*What the task asks*.
Select and copy out every line in the records containing "find".
__________________________________________________
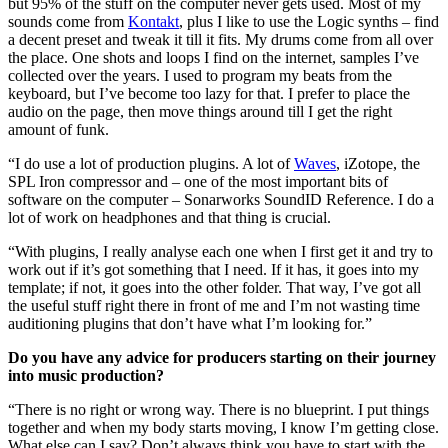
but 95% of the stuff on the computer never gets used. Most of my
sounds come from
Kontakt
, plus I like to use the Logic synths – find
a decent preset and tweak it till it fits. My drums come from all over
the place. One shots and loops I find on the internet, samples I’ve
collected over the years. I used to program my beats from the
keyboard, but I’ve become too lazy for that. I prefer to place the
audio on the page, then move things around till I get the right
amount of funk.
“I do use a lot of production plugins. A lot of
Waves
, iZotope, the
SPL Iron compressor and – one of the most important bits of
software on the computer – Sonarworks SoundID Reference. I do a
lot of work on headphones and that thing is crucial.
“With plugins, I really analyse each one when I first get it and try to
work out if it’s got something that I need. If it has, it goes into my
template; if not, it goes into the other folder. That way, I’ve got all
the useful stuff right there in front of me and I’m not wasting time
auditioning plugins that don’t have what I’m looking for.”
Do you have any advice for producers starting on their journey
into music production?
“There is no right or wrong way. There is no blueprint. I put things
together and when my body starts moving, I know I’m getting close.
What else can I say? Don’t always think you have to start with the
__________________________________________________
*Written response*.
, plus I like to use the Logic synths – find
the place. One shots and loops I find on the internet, samples I’ve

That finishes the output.